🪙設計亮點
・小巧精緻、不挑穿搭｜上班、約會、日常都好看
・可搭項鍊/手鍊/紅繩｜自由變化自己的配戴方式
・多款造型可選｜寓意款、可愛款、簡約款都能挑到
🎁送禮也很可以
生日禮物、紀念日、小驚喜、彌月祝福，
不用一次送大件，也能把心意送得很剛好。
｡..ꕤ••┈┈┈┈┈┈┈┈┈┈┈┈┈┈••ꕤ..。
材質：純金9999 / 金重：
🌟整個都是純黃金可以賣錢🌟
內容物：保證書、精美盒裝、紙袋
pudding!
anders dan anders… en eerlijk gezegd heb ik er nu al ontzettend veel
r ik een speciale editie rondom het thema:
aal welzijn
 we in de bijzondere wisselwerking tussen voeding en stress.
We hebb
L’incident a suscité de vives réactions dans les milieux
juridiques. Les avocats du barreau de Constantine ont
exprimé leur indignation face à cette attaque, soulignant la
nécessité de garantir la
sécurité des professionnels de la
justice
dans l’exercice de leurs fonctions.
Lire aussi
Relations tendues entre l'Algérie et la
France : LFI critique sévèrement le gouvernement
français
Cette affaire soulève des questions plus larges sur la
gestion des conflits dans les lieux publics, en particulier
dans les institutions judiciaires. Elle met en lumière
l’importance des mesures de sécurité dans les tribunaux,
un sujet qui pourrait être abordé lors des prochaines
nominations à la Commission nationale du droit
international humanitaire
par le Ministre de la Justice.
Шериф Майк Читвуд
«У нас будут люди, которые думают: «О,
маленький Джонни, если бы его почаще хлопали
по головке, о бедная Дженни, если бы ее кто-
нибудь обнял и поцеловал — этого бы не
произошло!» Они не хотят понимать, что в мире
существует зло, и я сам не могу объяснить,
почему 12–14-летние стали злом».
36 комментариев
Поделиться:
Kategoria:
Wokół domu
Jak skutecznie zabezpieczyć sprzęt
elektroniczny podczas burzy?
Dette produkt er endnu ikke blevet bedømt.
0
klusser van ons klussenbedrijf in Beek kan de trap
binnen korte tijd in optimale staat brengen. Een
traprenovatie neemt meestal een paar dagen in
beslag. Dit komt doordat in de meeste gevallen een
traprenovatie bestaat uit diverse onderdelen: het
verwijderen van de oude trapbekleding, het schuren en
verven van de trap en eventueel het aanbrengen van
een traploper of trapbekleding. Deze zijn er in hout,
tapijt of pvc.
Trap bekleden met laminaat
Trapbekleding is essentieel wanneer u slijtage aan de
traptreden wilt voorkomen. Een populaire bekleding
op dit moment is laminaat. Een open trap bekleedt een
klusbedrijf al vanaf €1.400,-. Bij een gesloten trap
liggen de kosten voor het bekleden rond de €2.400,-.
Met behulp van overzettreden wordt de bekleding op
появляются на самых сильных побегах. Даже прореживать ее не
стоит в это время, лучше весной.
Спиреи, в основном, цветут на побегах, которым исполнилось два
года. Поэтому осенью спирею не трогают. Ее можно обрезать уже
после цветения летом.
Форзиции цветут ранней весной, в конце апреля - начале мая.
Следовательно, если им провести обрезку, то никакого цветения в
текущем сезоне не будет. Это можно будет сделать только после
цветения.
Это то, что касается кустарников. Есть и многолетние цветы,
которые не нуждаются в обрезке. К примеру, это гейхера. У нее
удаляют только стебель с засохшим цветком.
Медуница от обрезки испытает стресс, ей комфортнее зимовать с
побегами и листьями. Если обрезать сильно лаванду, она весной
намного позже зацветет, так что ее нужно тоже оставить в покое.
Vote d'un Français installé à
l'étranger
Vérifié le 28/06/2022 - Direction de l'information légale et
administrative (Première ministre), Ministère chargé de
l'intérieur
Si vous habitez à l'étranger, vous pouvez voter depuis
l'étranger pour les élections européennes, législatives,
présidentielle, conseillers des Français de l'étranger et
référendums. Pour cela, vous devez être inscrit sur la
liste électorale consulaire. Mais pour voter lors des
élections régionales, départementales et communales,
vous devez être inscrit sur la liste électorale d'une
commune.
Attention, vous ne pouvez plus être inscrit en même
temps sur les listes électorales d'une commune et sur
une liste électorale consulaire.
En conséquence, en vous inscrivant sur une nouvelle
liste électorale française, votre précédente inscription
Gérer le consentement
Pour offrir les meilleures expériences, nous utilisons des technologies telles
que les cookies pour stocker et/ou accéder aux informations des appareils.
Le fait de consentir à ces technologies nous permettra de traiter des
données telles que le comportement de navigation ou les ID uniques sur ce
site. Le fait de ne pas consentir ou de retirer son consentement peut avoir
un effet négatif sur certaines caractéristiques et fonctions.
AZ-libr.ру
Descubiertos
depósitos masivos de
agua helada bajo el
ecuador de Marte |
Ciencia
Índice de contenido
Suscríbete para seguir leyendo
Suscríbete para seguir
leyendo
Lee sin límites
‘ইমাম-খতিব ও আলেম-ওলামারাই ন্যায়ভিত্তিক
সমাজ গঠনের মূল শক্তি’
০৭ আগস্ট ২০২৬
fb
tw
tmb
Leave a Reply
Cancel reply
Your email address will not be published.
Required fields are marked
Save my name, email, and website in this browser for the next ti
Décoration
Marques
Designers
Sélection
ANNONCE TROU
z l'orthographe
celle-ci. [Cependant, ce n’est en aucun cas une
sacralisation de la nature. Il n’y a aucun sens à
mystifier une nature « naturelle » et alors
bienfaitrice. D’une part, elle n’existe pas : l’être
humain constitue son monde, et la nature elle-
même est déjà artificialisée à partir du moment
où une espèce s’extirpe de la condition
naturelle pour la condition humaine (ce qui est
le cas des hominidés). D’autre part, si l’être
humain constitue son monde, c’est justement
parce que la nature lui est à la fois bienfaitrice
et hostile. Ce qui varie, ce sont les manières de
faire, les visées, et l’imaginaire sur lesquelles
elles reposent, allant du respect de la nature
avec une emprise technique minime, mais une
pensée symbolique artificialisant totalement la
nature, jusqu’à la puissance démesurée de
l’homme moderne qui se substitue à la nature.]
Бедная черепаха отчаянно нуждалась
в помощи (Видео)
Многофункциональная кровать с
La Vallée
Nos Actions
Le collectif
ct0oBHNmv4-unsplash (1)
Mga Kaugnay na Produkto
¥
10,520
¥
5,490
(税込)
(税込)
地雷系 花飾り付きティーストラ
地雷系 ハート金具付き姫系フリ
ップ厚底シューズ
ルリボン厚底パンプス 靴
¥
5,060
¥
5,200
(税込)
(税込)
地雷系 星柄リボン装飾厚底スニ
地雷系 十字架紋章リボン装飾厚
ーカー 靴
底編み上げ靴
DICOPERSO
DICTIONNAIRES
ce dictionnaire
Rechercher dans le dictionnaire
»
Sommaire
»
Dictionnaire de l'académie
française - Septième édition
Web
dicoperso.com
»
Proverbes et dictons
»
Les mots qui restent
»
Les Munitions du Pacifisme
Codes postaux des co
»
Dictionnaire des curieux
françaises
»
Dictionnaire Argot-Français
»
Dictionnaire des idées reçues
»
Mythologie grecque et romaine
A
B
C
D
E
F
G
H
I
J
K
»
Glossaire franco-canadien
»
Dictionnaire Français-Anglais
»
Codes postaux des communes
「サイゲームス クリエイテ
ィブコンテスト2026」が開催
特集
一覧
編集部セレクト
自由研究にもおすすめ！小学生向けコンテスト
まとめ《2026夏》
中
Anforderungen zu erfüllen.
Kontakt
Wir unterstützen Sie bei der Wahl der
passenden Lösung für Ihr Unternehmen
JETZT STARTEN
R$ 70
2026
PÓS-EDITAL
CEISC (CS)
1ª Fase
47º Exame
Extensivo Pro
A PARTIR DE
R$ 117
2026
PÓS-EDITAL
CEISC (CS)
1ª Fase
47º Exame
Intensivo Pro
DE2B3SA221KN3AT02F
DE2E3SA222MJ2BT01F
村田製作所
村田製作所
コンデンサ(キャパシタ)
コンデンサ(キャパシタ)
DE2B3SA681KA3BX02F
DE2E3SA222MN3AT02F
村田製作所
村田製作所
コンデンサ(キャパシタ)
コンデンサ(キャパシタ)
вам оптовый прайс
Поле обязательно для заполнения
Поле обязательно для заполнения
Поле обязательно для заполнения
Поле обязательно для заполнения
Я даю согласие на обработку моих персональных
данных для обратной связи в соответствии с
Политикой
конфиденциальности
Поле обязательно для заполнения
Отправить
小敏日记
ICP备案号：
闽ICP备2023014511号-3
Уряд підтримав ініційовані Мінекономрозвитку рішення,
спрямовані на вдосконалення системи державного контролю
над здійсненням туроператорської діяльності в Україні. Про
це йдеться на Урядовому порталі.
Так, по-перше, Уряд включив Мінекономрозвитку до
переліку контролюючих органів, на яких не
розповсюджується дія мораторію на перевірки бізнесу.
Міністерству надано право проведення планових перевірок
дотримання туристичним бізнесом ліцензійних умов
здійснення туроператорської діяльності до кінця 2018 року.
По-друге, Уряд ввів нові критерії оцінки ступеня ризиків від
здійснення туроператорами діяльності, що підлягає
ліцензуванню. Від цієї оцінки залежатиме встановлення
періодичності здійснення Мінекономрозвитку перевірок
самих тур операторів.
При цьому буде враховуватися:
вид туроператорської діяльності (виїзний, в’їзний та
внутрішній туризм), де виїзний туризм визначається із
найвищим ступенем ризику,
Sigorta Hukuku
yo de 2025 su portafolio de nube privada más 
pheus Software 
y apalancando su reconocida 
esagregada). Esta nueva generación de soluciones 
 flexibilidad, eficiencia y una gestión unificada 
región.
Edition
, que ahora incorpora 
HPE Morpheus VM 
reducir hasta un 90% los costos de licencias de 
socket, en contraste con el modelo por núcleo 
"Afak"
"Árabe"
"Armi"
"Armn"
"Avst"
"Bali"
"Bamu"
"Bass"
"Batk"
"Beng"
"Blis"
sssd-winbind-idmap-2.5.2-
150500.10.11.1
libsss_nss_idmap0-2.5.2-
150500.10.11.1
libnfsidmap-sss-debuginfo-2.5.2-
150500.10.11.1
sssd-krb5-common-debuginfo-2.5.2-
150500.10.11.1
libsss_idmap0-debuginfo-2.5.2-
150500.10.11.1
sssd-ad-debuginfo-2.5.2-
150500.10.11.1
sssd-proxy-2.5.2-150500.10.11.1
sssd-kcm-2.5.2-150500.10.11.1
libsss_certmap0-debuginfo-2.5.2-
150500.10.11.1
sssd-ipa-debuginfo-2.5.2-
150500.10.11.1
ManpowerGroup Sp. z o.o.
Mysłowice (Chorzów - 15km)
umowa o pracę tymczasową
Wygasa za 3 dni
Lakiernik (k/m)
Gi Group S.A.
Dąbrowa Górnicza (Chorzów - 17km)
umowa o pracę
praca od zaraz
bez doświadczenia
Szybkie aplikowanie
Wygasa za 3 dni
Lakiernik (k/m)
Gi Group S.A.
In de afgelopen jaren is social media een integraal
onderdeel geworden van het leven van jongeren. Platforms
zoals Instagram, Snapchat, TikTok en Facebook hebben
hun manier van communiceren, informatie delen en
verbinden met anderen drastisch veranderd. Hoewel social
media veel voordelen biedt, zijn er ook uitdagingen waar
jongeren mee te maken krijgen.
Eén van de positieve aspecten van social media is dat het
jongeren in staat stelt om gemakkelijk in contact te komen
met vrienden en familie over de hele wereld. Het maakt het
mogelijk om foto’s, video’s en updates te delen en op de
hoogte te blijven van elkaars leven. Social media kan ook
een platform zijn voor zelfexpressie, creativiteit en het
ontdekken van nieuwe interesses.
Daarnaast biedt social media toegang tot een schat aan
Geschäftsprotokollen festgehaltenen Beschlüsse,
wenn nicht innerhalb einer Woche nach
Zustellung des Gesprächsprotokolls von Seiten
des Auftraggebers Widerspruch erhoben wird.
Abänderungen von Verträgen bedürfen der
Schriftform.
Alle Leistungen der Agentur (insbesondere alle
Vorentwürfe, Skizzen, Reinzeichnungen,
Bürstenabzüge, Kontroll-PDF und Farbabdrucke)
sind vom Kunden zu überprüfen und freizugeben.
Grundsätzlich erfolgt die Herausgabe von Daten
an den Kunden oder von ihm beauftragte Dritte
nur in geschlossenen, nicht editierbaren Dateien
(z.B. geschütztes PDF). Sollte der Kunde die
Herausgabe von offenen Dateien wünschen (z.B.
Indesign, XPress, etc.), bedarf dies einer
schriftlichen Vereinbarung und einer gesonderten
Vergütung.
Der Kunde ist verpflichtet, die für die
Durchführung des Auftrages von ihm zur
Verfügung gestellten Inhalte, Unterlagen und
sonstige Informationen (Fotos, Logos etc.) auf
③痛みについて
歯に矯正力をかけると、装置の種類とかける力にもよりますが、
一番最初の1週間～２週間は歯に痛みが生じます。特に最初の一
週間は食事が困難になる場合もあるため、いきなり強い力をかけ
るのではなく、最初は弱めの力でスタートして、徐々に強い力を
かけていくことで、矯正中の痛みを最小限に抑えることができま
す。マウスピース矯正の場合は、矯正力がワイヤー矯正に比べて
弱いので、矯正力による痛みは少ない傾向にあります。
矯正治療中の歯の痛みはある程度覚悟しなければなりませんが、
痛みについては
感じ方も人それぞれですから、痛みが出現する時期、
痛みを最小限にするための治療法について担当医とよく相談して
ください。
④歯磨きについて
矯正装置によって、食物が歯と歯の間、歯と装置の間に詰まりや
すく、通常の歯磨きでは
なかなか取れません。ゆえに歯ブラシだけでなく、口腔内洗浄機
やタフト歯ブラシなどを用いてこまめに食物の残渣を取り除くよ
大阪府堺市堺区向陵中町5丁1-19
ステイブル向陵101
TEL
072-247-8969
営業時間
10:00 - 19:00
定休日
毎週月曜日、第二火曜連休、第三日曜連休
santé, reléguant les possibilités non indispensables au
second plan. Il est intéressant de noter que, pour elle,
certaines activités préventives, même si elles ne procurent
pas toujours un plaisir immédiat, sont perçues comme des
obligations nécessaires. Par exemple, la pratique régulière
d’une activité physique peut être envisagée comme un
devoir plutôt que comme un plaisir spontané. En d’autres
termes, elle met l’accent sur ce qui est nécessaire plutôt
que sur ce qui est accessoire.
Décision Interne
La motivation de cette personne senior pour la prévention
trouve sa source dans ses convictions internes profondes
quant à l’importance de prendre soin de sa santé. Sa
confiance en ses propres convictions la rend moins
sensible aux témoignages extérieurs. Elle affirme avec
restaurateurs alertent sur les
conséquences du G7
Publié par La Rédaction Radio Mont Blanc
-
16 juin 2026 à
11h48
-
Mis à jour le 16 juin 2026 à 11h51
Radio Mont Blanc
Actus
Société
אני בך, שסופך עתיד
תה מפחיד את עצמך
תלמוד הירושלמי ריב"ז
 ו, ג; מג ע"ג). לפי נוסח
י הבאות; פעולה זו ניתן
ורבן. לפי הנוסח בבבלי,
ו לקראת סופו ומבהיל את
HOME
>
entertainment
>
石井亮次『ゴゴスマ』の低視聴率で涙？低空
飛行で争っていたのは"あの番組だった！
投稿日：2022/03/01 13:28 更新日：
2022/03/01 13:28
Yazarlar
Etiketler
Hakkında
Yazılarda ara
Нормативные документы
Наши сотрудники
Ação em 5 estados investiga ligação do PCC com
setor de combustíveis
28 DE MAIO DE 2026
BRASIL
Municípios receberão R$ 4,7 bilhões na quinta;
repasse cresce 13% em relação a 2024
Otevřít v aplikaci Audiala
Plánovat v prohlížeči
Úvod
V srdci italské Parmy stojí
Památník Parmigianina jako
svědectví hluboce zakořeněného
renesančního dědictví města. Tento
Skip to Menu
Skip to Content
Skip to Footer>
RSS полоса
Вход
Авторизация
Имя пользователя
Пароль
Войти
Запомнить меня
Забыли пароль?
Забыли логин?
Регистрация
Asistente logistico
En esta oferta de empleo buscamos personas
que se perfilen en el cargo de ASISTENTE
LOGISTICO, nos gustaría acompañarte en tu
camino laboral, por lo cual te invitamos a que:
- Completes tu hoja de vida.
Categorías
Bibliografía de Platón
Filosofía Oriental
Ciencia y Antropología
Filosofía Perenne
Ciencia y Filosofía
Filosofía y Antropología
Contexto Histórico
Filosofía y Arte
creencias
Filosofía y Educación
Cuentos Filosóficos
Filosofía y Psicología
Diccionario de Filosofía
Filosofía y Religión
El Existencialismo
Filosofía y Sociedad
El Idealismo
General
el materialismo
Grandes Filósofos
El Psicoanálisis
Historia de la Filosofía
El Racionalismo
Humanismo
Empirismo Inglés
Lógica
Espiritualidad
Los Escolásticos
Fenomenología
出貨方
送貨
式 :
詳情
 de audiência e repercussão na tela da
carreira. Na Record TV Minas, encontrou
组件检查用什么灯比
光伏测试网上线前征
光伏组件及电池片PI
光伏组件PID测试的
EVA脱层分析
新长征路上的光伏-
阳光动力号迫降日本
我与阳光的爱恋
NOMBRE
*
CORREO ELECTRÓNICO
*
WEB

-.-.-

## Your instructions
Give only a number, the count of lines above that include the string "condition".

## Solution to this problem
2